May 4, 2009
100 Years Bridge Oberndorf - Laufen
Oberndorf has witnessed a large number of devastating floods during the last centuries. The first record of a bridge being washed away dates back to 1316. The damage was often caused by flotsam which was caught between the wooden bridge pylons and forced the water to dam up. Ultimately the bridges were often just washed away. During the last decade of the 19th century four floods cased great damage, and a decision was made to relocate the town to a more elevated plateau.
The Bavarian Laufen and Austrian Oberndorf developed the plan to construct a stable bridge made of stone and iron incorporating a greater span. As the bridge was in close proximity to both the old town square of Laufen and the new centre of Oberndort, an aesthetic design was implemented.
The two-pylon construction had three apertures, the largest of which was on the Austrian side to allow for shipping needs.
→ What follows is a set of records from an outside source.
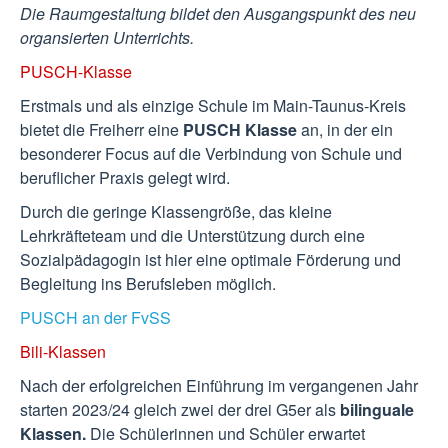
Die Raumgestaltung bildet den Ausgangspunkt des neu
organsierten Unterrichts.
PUSCH-Klasse
Erstmals und als einzige Schule im Main-Taunus-Kreis
bietet die Freiherr eine
PUSCH Klasse
an, in der ein
besonderer Focus auf die Verbindung von Schule und
beruflicher Praxis gelegt wird.
Durch die geringe Klassengröße, das kleine
Lehrkräfteteam und die Unterstützung durch eine
Sozialpädagogin ist hier eine optimale Förderung und
Begleitung ins Berufsleben möglich.
PUSCH an der FvSS
Bili-Klassen
Nach der erfolgreichen Einführung im vergangenen Jahr
starten 2023/24 gleich zwei der drei G5er als
bilinguale
Klassen.
Die Schülerinnen und Schüler erwartet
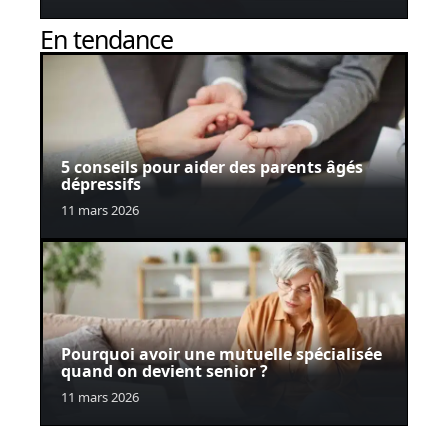
En tendance
5 conseils pour aider des parents âgés
dépressifs
11 mars 2026
Pourquoi avoir une mutuelle spécialisée
quand on devient senior ?
11 mars 2026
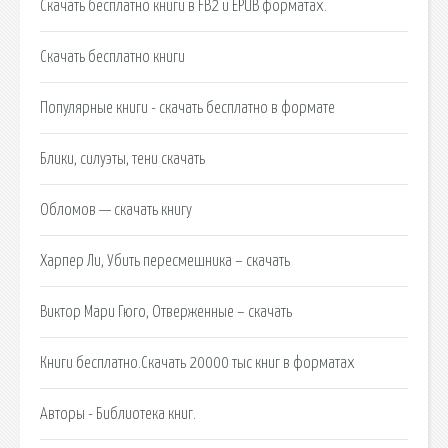
Скачать бесплатно книги в FB2 и EPUB форматах.
Cкачать бесплатно книги
Популярные книги - скачать бесплатно в формате
Блики, силуэты, тени скачать
Обломов — скачать книгу
Харпер Ли, Убить пересмешника – скачать
Виктор Мари Гюго, Отверженные – скачать
Книги бесплатно.Скачать 20000 тыс книг в форматах
Авторы - Библиотека книг.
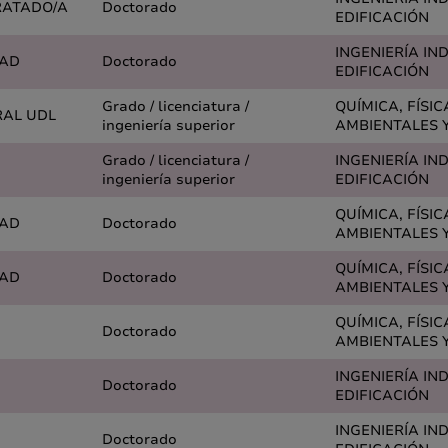
RATADO/A
Doctorado
EDIFICACIÓN
INGENIERÍA IN
DAD
Doctorado
EDIFICACIÓN
Grado / licenciatura /
QUÍMICA, FÍSIC
RAL UDL
ingeniería superior
AMBIENTALES Y
Grado / licenciatura /
INGENIERÍA IN
ingeniería superior
EDIFICACIÓN
QUÍMICA, FÍSIC
DAD
Doctorado
AMBIENTALES Y
QUÍMICA, FÍSIC
DAD
Doctorado
AMBIENTALES Y
QUÍMICA, FÍSIC
Doctorado
AMBIENTALES Y
INGENIERÍA IN
Doctorado
EDIFICACIÓN
INGENIERÍA IN
Doctorado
The construction was made of 648 tonnes of Martin River iron ore, with a chain-like curved upper cable and a straight lower cable. The facing of the pillars and decorative elements required an additional 67 tonnes of material to ensure a pleasing design. Eagles with spread wings were placed upon the bridge portals, adding to the elegant impression of the construction. The bridge was inaugurated on the 2nd of June 1903 in a collective festival of inhabitants from Laufen and Oberndorf.